The Met buys a sleeper
April 22 2014

Picture: Metropolitan Museum
Above is an interesting new acquisition for the Met in New York, a Salvator Mundi they say is by the Spanish painter Fernando Yanez de la Almedina, and painted in c.1505. In case you're thinking the picture looks a bit Leonardo-esque to be by a Spaniard, then the Met explains in its informative note:
Yáñez clearly spent time in Italy prior to his highly successful career in Spain and he rather than Llanos is usually identified with the "Ferrando Spagnuolo" who in April and August of 1505 collected money for work with Leonardo da Vinci on a mural depicting the battle of Anghiari in the Palazzo della Signoria in Florence ("Ferrando Spagnolo, dipintore, per dipinguere con Lionardo da Vinci nella sala del consiglio florine 5 larghi e a Thomaso di Giovane Merini, su garzone per macinare e colori, florini 1 in oro"; see Benito et al., Los Hernandos, pintores hispanos del entorno de Leonardo, Museo de Bellas Artes de Valencia, 1998, p. 18). Besides Florence, he must also have spent time in northern Italy, where perhaps not coincidentally Leonardo was active prior to his return in Florence in February 1503. This remains highly speculative, however, and is based purely on the stylistic features of Yáñez’s documented work in Spain.
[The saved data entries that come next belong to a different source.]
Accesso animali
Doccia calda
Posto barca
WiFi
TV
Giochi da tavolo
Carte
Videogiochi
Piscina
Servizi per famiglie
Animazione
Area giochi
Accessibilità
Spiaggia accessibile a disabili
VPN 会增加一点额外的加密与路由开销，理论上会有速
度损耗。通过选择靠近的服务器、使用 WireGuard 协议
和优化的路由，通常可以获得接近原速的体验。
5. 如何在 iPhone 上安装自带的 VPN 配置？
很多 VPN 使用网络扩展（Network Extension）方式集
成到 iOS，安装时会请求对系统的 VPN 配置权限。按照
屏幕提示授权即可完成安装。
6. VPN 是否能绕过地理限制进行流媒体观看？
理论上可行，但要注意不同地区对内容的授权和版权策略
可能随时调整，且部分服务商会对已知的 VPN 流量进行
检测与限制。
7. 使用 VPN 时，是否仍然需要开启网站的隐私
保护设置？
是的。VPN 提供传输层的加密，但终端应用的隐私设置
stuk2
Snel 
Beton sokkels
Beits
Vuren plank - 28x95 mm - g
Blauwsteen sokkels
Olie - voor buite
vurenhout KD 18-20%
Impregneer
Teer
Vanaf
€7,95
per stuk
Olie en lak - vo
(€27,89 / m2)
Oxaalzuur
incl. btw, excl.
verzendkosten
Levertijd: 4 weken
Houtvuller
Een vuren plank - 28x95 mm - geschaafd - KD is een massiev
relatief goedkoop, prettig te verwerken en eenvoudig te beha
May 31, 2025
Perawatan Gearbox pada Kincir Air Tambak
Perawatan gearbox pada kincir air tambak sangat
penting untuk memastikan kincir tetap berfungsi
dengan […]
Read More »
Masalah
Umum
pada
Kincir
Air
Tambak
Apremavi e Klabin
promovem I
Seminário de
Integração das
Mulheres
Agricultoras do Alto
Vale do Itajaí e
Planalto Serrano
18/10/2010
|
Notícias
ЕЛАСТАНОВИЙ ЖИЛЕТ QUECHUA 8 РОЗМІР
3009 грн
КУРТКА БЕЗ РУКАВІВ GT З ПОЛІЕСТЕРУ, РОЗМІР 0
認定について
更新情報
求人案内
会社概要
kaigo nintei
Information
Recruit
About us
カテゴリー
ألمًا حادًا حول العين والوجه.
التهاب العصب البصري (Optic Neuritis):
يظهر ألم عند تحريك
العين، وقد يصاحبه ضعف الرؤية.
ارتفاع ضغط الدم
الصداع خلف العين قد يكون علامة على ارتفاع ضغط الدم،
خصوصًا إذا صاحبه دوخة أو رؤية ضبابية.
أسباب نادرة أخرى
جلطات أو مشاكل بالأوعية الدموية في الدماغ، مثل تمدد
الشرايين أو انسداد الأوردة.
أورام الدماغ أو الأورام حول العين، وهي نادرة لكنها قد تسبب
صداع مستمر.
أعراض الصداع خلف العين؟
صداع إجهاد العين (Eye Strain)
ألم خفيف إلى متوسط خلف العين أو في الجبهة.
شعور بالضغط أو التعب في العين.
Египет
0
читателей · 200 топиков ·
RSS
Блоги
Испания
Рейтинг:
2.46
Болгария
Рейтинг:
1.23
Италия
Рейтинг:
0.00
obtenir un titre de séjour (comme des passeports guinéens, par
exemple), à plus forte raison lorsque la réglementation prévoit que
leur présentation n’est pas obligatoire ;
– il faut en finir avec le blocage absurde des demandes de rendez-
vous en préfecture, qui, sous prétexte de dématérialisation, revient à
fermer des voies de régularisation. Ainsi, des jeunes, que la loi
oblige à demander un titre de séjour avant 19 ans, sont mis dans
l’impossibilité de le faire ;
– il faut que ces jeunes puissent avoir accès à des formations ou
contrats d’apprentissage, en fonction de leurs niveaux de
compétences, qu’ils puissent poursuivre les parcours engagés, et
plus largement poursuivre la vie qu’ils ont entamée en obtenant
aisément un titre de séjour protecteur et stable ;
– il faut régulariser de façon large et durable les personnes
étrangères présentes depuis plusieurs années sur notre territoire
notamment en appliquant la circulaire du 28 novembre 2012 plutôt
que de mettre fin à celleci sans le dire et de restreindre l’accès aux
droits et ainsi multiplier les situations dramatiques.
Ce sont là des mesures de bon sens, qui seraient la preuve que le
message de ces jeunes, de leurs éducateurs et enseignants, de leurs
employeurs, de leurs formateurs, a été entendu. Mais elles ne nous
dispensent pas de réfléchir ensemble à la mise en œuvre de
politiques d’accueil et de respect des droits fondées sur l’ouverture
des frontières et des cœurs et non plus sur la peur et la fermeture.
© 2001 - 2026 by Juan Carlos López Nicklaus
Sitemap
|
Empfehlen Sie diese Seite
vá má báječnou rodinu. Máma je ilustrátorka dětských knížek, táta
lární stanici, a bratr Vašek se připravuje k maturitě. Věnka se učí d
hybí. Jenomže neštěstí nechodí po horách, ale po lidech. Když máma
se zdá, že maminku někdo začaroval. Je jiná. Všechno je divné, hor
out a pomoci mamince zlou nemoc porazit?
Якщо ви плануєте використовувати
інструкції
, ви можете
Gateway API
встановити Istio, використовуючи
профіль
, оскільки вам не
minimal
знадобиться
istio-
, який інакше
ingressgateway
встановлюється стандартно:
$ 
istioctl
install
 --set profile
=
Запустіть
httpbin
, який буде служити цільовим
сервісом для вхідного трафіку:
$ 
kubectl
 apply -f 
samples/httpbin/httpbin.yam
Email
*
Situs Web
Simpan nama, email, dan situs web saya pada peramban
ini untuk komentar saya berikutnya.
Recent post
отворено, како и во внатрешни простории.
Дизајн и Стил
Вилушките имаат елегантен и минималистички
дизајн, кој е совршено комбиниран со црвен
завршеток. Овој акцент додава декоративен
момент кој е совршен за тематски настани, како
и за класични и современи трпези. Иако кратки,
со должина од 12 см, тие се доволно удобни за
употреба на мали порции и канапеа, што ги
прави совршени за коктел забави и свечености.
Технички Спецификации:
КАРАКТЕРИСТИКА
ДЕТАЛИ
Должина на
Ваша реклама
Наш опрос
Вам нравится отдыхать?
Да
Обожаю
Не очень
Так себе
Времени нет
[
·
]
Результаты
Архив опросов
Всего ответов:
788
The most thorough as well as convincing reconstruction of his early activity in Italy is that of Ibáñez Martínez (1999, pp. 221–40), who rejects earlier conjectures and attributions and considers the Metropolitan’s picture one of two done in Italy by the artist under the influence of Leonardo da Vinci.
The picture was recently offered by Christie's in New York as a work by Jacopo Barbari (1450-1515), where it bought in against an estimate of $400,000-$600,000. I don't know enough about either painter to make even a guess on the attribution, but I remember thinking it was of exceptional quality when I saw it, and was surprised it failed to sell.